Es necesario esclarecer un concepto en vinculación con este tema: deseo de maternidad o de embarazo, no es lo mismo que deseo de un hijo. Muchos embarazos se agotan en sí mismos, como una necesidad especular con su propia madre (ser madre como su madre). Este deseo de ser madre solo porque lo fueron con ella, resulta catastrófico para el niño, pues estas mujeres no poseen capacidad de aceptar lo nuevo, a tal punto que el nacimiento, como proceso que exige reconocer al recién nacido como alguien nuevo, es vivido por ellas como mortal.

Estas personas no pueden establecer una relación entre representación psíquica del niño que esperaban y el niño real que está frente a ellas. Por eso el acto de investimiento no se produce. El recién nacido se sitúa entonces fuera de su historia y pone en riesgo la totalidad de su construcción identificatoria.

Este "desenvestimiento" materno, es motivo posible del abandono, causa de graves problemas para el psiquismo futuro del niño, que le borran toda huella de memoria, dejándolo con un agujero de nada y a expensas de su pulsión de muerte, como producto del deseo del no-deseo de hijo, por parte de su progenitora.

El deseo de un hijo en una mujer, es el deseo con ese hombre que también lo gestó psíquicamente con su propio deseo, lo cual implica el reconocimiento de las necesidades de padre y de madre de ese niño, quien para poder humanizarse requiere de una vida en triangulación.




Todas estas situaciones descriptas, explican en parte el abandono de algunos niños y también el fracaso del 85 % de las técnicas de fertilización artificial. Se trata en este último caso de un proceso de forzamiento de lo natural, considerando a las personas como biologías y no como atravesados por su biografía.

Los traumatismos del encuentro entre la madre y su "recién salido" de ella, no sólo ponen en riesgo la salud del niño, sino que seguramente son las circunstancias que subyacen a muchos abandonos tempranos.
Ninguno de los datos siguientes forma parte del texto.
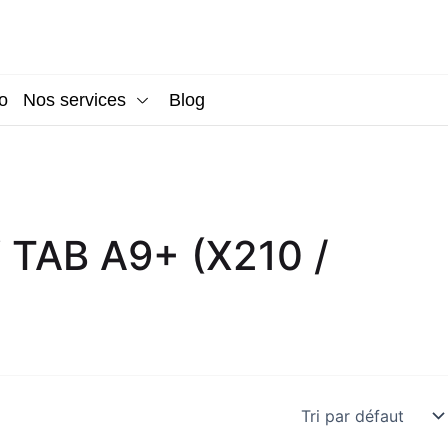
o
Nos services
Blog
TAB A9+ (X210 /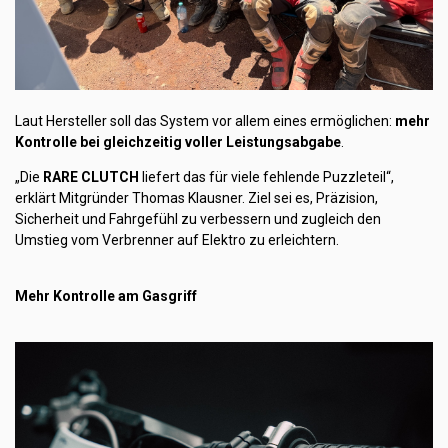
Laut Hersteller soll das System vor allem eines ermöglichen:
mehr
Kontrolle bei gleichzeitig voller Leistungsabgabe
.
„Die
RARE CLUTCH
liefert das für viele fehlende Puzzleteil“,
erklärt Mitgründer Thomas Klausner. Ziel sei es, Präzision,
Sicherheit und Fahrgefühl zu verbessern und zugleich den
Umstieg vom Verbrenner auf Elektro zu erleichtern.
Mehr Kontrolle am Gasgriff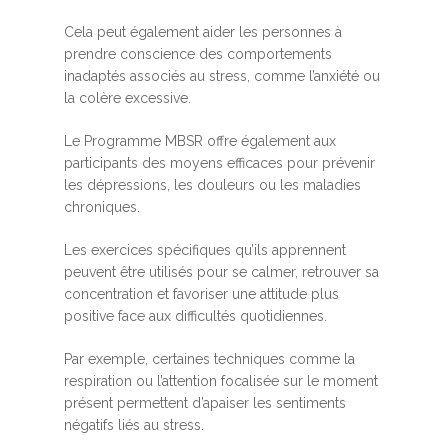
Cela peut également aider les personnes à
prendre conscience des comportements
inadaptés associés au stress, comme l’anxiété ou
la colère excessive.
Le Programme MBSR offre également aux
participants des moyens efficaces pour prévenir
les dépressions, les douleurs ou les maladies
chroniques.
Les exercices spécifiques qu’ils apprennent
peuvent être utilisés pour se calmer, retrouver sa
concentration et favoriser une attitude plus
positive face aux difficultés quotidiennes.
Par exemple, certaines techniques comme la
respiration ou l’attention focalisée sur le moment
présent permettent d’apaiser les sentiments
négatifs liés au stress.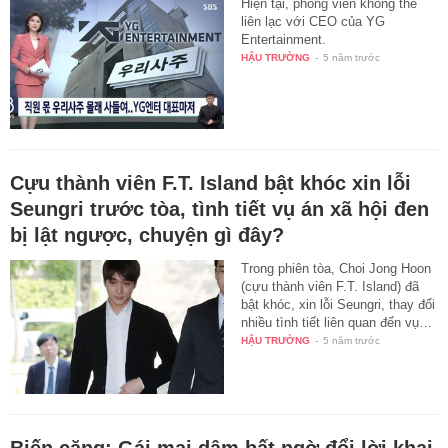
Hiện tại, phóng viên không thể
liên lạc với CEO của YG
Entertainment.
HẬU TRƯỜNG
-
5 năm trước
Cựu thành viên F.T. Island bật khóc xin lỗi
Seungri trước tòa, tình tiết vụ án xã hội đen
bị lật ngược, chuyện gì đây?
Trong phiên tòa, Choi Jong Hoon
(cựu thành viên F.T. Island) đã
bật khóc, xin lỗi Seungri, thay đổi
nhiều tình tiết liên quan đến vụ…
HẬU TRƯỜNG
-
5 năm trước
Biến căng: Gái mại dâm bất ngờ đổi lời khai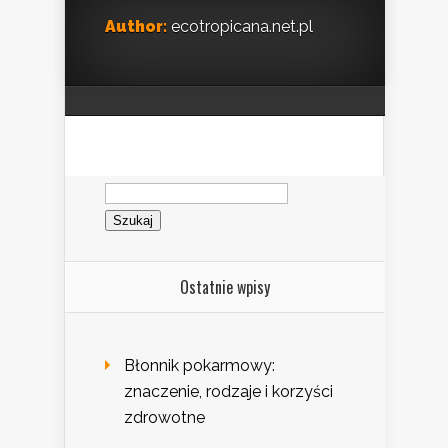
Author:
ecotropicana.net.pl
Szukaj:
Ostatnie wpisy
Błonnik pokarmowy:
znaczenie, rodzaje i korzyści
zdrowotne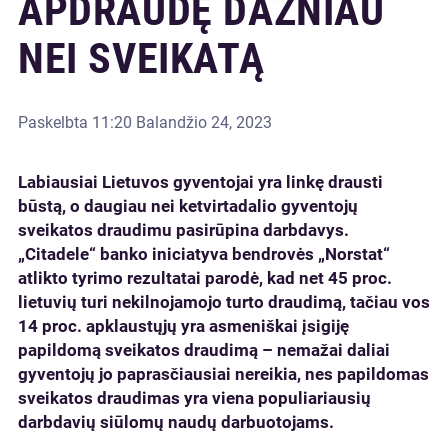
APDRAUDĘ DAŽNIAU
NEI SVEIKATĄ
Paskelbta
11:20 Balandžio 24, 2023
Labiausiai Lietuvos gyventojai yra linkę drausti
būstą, o daugiau nei ketvirtadalio gyventojų
sveikatos draudimu pasirūpina darbdavys.
„Citadele“ banko iniciatyva bendrovės „Norstat“
atlikto tyrimo rezultatai parodė, kad net 45 proc.
lietuvių turi nekilnojamojo turto draudimą, tačiau vos
14 proc. apklaustųjų yra asmeniškai įsigiję
papildomą sveikatos draudimą – nemažai daliai
gyventojų jo paprasčiausiai nereikia, nes papildomas
sveikatos draudimas yra viena populiariausių
darbdavių siūlomų naudų darbuotojams.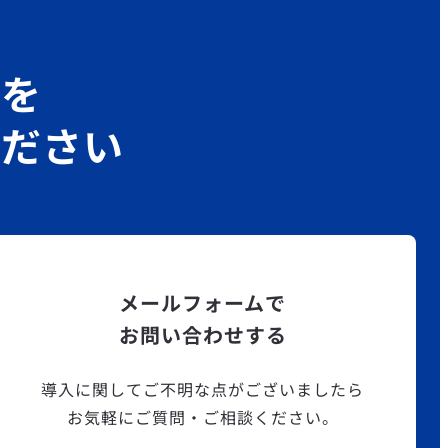
グを
ください
メールフォームで
お問い合わせする
導入に関してご不明な点がございましたら
お気軽にご質問・ご相談ください。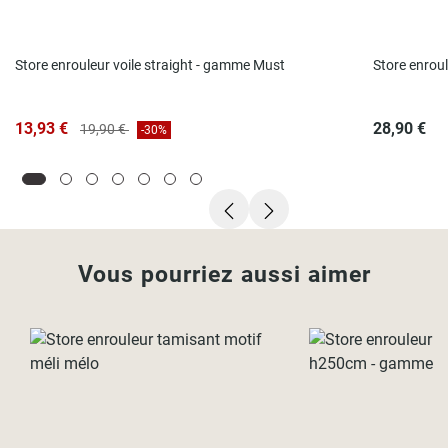
Store enrouleur voile straight - gamme Must
Store enroul
13,93 €
28,90 €
19,90 €
-30%
Vous pourriez aussi aimer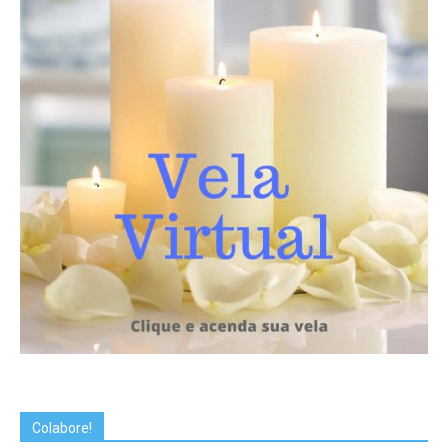
Colabore!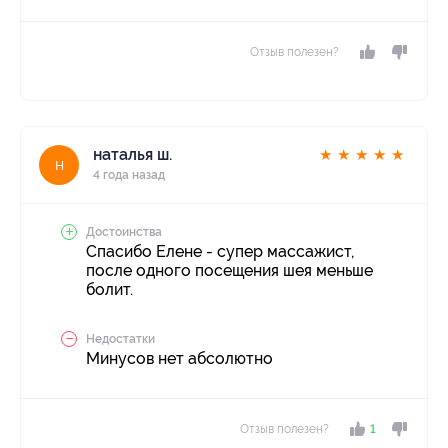
Отзыв полезен?
наталья ш.
★
★
★
★
★
н
4 года назад
Достоинства
Спасибо Елене - супер массажист,
после одного посещения шея меньше
болит.
Недостатки
Минусов нет абсолютно
Отзыв полезен?
1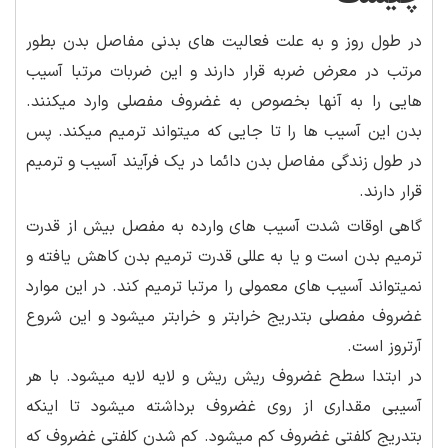
در طول روز و به علت فعالیت های بدنی مفاصل بدن بطور
مرتب در معرض ضربه قرار دارند و این ضربات مرتبا آسیب
هایی را به آنها بخصوص به غضروف مفصلی وارد میکنند.
بدن این آسیب ها را تا جایی که میتواند ترمیم میکند. پس
در طول زندگی مفاصل بدن دائما در یک فرآیند آسیب و ترمیم
قرار دارند.
گاهی اوقات شدت آسیب های وارده به مفصل بیش از قدرت
ترمیم بدن است و یا به عللی قدرت ترمیم بدن کاهش یافته و
نمیتواند آسیب های معمولی را مرتبا ترمیم کند. در این موارد
غضروف مفصلی بتدریج خرابتر و خرابتر میشود و این شروع
آرتروز است.
در ابتدا سطح غضروف ریش ریش و لایه لایه میشود. با هر
آسیبی مقداری از روی غضروف برداشته میشود تا اینکه
بتدریج کلفتی غضروف کم میشود. کم شدن کلفتی غضروف که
Pero nada de esto excluye a todos los elementos de orden social, económico y familiar que también hemos considerado.

Muchos autores se ocuparon de estos temas. En nuestro país uno de los primeros en hacerlo fue el médico pediatra Florencio Escardó, el cual introdujo en nuestro medio la norma de internación conjunta de la madre con su hijo, en el hospital municipal de niños Ricardo Gutiérrez de la ciudad de Buenos Aires. Esto se extendió a todos los servicios asistenciales del país y del continente sudamericano. Este médico se había apoyado en el marco de los estudios de John Bowlby de la Tvistock Clinic de Londres, como también los de René Spitz, quien acuñó el término "hospitalismo", un particular síndrome de deterioro padecido por los niños internados sin presencia de sus familiares.

En nuestro país también se formularon teorías al respecto, algunas de las cuales con el transcurrir del tiempo fueron dejadas de lado por su corte reduccionista, como por ejemplo la concepción del supuesto "instinto filicida" de Ravskosky y sus seguidores, que justificaban así toda conducta de maltrato hacia los niños, inclusive la sucedido durante la dictadura militar argentina de los setenta.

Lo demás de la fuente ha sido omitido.